DATA SUPPLIED:
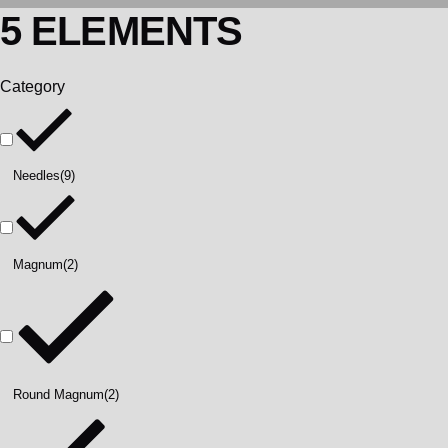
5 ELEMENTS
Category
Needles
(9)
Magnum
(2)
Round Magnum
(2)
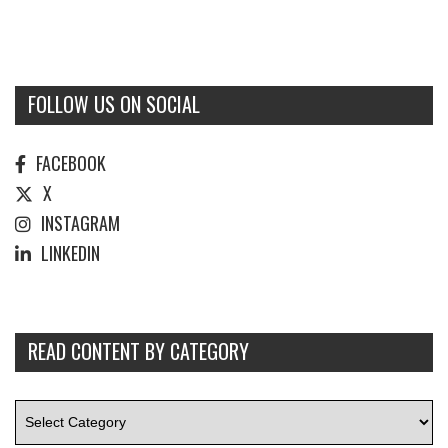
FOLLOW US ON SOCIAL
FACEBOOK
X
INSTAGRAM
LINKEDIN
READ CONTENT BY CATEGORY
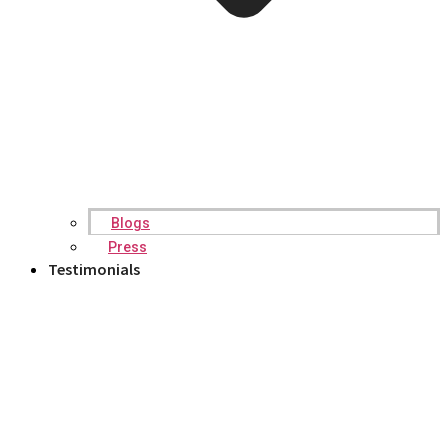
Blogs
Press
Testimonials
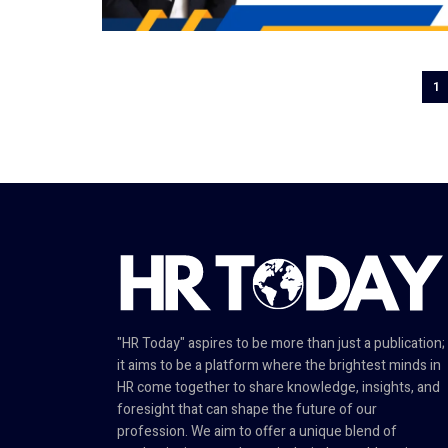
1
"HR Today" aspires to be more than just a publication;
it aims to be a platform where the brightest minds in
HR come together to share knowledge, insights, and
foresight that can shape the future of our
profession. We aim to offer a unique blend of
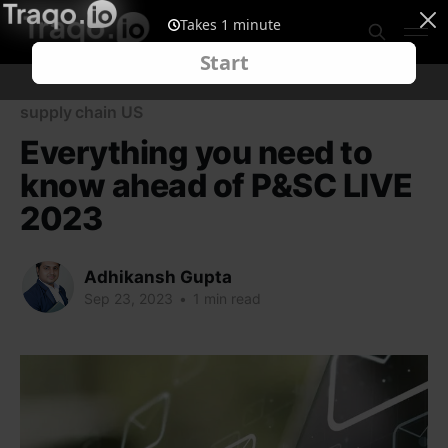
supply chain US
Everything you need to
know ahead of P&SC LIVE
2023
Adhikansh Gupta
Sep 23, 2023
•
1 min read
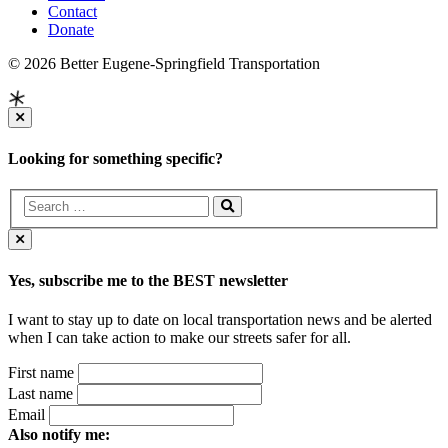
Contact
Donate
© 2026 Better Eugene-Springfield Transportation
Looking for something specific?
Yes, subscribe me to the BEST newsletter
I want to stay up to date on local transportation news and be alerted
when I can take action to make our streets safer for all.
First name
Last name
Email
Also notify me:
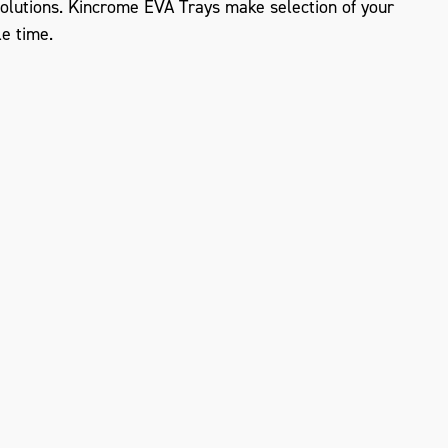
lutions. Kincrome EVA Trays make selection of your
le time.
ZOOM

PROBLEM:
Please go line by line through the records above, copying each one that holds the string "make".

RESULT OF THE TASK:
when I can take action to make our streets safer for all.
lutions. Kincrome EVA Trays make selection of your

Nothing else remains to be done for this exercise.